Any day now, a fragile, disabled man who sacrificed his health and youth to serve his country will be thrown into the most dangerous prisons in America – prisons that have been declared unconstitutional, and which do not have any semblance of functioning mental health services – because he made the mistake of bringing legally prescribed medication into a state where that medication is not legal, and because his homelessness, disability, and the differences between Alabama and Arizona drug laws prevented him from successfully complying with probation.
It’s tempting to describe what was done to Sean Worsley as a travesty of justice. But that would imply that what happened to him is a distortion of how our justice system is meant to work. In Worsley’s case, our state’s justice system operated exactly as we have designed it to. What was done to Worsley was the result of Alabama laws being followed to the letter.
Over the years, Alabama lawmakers have had before them an array of bills that could have radically changed the outcome of Worsley’s unintentional violation of Alabama law. They knew that Black people are more than four times as likely as white people to be arrested for marijuana possession in Alabama despite both races using marijuana at roughly the same rate, yet declined to decriminalize simple possession of even small amounts. They knew that disparities in how Black and white communities are policed mean that Black people are far more likely to have criminal histories, yet took few steps to reduce the weight prior convictions would carry in determining a person’s sentence. They knew probation was costly and that people who lack resources struggle to comply with its demands, yet they took no steps to fix it. They knew our prisons were unconstitutionally overcrowded and deadly but have refused to act with urgency about the causes of the crisis.

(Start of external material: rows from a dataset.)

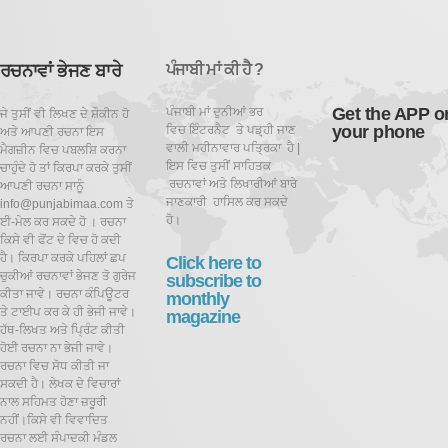
ਰਚਨਾਵਾਂ ਭੇਜਣ ਬਾਰੇ
ਪੰਜਾਬੀ ਮਾਂ ਕੀ ਹੈ ?
Get the APP o
ਪੰਜਾਬੀ ਮਾਂ ਦੁਨੀਆਂ ਭਰ
ਜੇ ਤੁਸੀਂ ਵੀ ਲਿਖਣ ਦੇ ਸ਼ੌਕੀਨ ਹੋ
your phone
ਵਿਚ ਇੰਟਰਨੈਟ ਤੇ ਪਡ਼੍ਹੀ ਜਾਣ
ਅਤੇ ਆਪਣੀ ਰਚਨਾ ਇਸ
ਵਾਲੀ ਮਹੀਨਾਵਾਰ ਪਤ੍ਰਿਕਾ ਹੈ |
ਮੈਗਜ਼ੀਨ ਵਿਚ ਪਬਲਸ਼ਿ ਕਰਨਾ
ਇਸ ਵਿਚ ਤੁਸੀਂ ਸਾਹਿਤਕ
ਚਾਹੁੰਦੇ ਹੋ ਤਾਂ ਕਿਰਪਾ ਕਰਕੇ ਤੁਸੀਂ
ਰਚਨਾਵਾਂ ਅਤੇ ਲਿਖਾਰੀਆਂ ਬਾਰੇ
ਆਪਣੀ ਰਚਨਾ ਸਾਨੂੰ
ਜਾਣਕਾਰੀ ਹਾਸਿਲ ਕਰ ਸਕਦੇ
info@punjabimaa.com ਤੇ
ਹੋ।
ਈ-ਮੇਲ ਕਰ ਸਕਦੇ ਹੋ । ਰਚਨਾ
ਕਿਸੇ ਵੀ ਫੋਂਟ ਦੇ ਵਿਚ ਹੋ ਕਦੀ
ਹੈ। ਕਿਰਪਾ ਕਰਕੇ ਪਹਿਲਾਂ ਛਪ
Click here to
ਚੁਕੀਆਂ ਰਚਨਾਵਾਂ ਭੇਜਣ ਤੋ ਗੁਰੇਜ
subscribe to
ਕੀਤਾ ਜਾਵੇ। ਰਚਨਾ ਕੰਪਿਊਟਰ
monthly
ਤੇ ਟਾਈਪ ਕਰ ਕੇ ਹੀ ਭੇਜੀ ਜਾਵੇ।
magazine
ਹੱਥ-ਲਿਖਤ ਅਤੇ ਪ੍ਰਿੰਟ ਕੀਤੀ
ਹੋਈ ਰਚਨਾ ਨਾ ਭੇਜੀ ਜਾਵੇ।
ਰਚਨਾ ਵਿਚ ਸੋਧ ਕੀਤੀ ਜਾ
ਸਕਦੀ ਹੈ।
ਲੇਖਕ ਦੇ ਵਿਚਾਰਾਂ
ਨਾਲ ਸਹਿਮਤ ਹੋਣਾ ਜ਼ਰੂਰੀ
ਨਹੀਂ।ਕਿਸੇ ਵੀ ਵਿਵਾਦਿਤ
ਰਚਨਾ ਲਈ ਸੰਪਾਦਕੀ ਮੰਡਲ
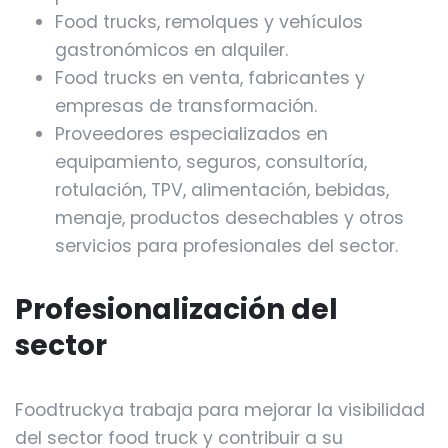
Food trucks, remolques y vehículos
gastronómicos en alquiler.
Food trucks en venta, fabricantes y
empresas de transformación.
Proveedores especializados en
equipamiento, seguros, consultoría,
rotulación, TPV, alimentación, bebidas,
menaje, productos desechables y otros
servicios para profesionales del sector.
Profesionalización del
sector
Foodtruckya trabaja para mejorar la visibilidad
del sector food truck y contribuir a su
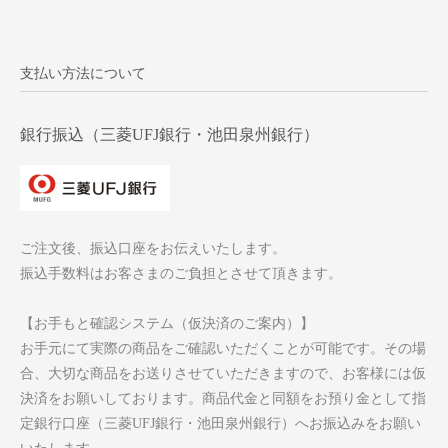
支払い方法について
銀行振込（三菱UFJ銀行・池田泉州銀行）
ご注文後、振込口座をお伝えいたします。
振込手数料はお客さまのご負担とさせて頂きます。
【お手もと確認システム（仮決済のご案内）】
お手元にて実際の商品をご確認いただくことが可能です。その場
合、大切な商品をお送りさせていただきますので、お客様には仮
決済をお願いしております。商品代金と同額をお預り金として指
定銀行口座（三菱UFJ銀行・池田泉州銀行）へお振込みをお願い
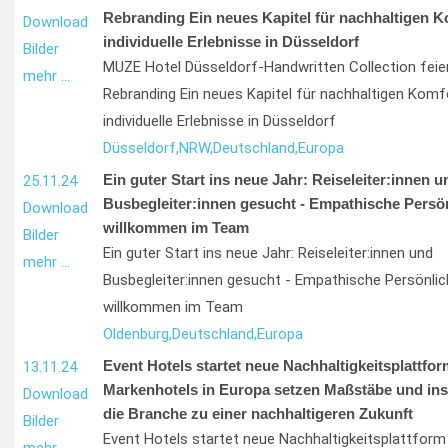
Rebranding Ein neues Kapitel für nachhaltigen K
Download
individuelle Erlebnisse in Düsseldorf
Bilder
MUZE Hotel Düsseldorf-Handwritten Collection feie
mehr …
Rebranding Ein neues Kapitel für nachhaltigen Komf
individuelle Erlebnisse in Düsseldorf
Düsseldorf,
NRW,
Deutschland,
Europa
Ein guter Start ins neue Jahr: Reiseleiter:innen u
25.11.24
Busbegleiter:innen gesucht - Empathische Persön
Download
willkommen im Team
Bilder
Ein guter Start ins neue Jahr: Reiseleiter:innen und
mehr …
Busbegleiter:innen gesucht - Empathische Persönlic
willkommen im Team
Oldenburg,
Deutschland,
Europa
Event Hotels startet neue Nachhaltigkeitsplattfo
13.11.24
Markenhotels in Europa setzen Maßstäbe und ins
Download
die Branche zu einer nachhaltigeren Zukunft
Bilder
Event Hotels startet neue Nachhaltigkeitsplattform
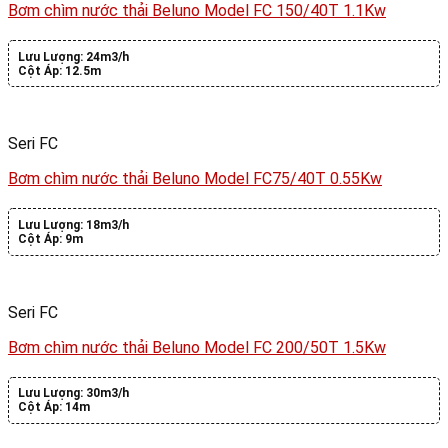
Bơm chìm nước thải Beluno Model FC 150/40T 1.1Kw
Lưu Lượng:
24m3/h
Cột Áp:
12.5m
Seri FC
Bơm chìm nước thải Beluno Model FC75/40T 0.55Kw
Lưu Lượng:
18m3/h
Cột Áp:
9m
Seri FC
Bơm chìm nước thải Beluno Model FC 200/50T 1.5Kw
Lưu Lượng:
30m3/h
Cột Áp:
14m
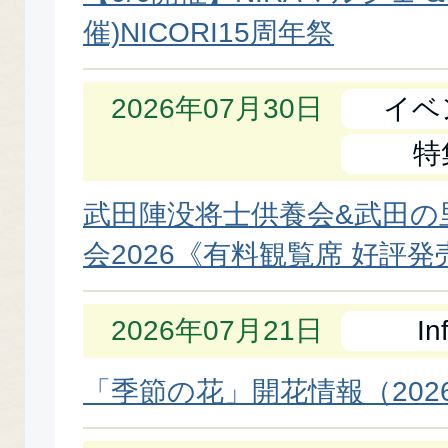
NEWS
催)NICORI15周年祭
2026年07月30日
イベ
特
武田陣没将士供養会&武田の
会2026《有料観覧席 好評
2026年07月21日
In
「季節の花」開花情報（2026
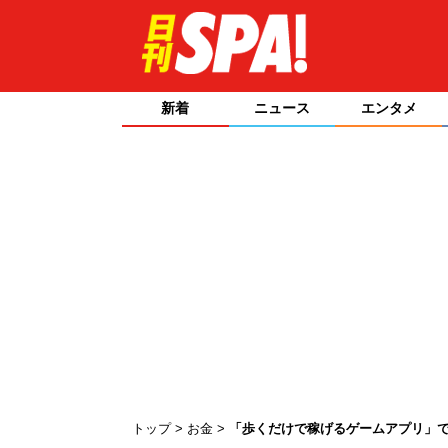
新着
ニュース
エンタメ
トップ
お金
「歩くだけで稼げるゲームアプリ」で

This is a summer of racial reckoning. On August 31, the white coach of the University of Alabama’s Crimson Tide led his mostly Black team in a Black Lives Matter march to the Tuscaloosa schoolhouse door that George Wallace once blocked. Four days later, in a courthouse just one county over, Alabama’s criminal punishment system shambled on, working exactly how it’s meant to – exactly as we let it work, despite knowing the terrible consequences.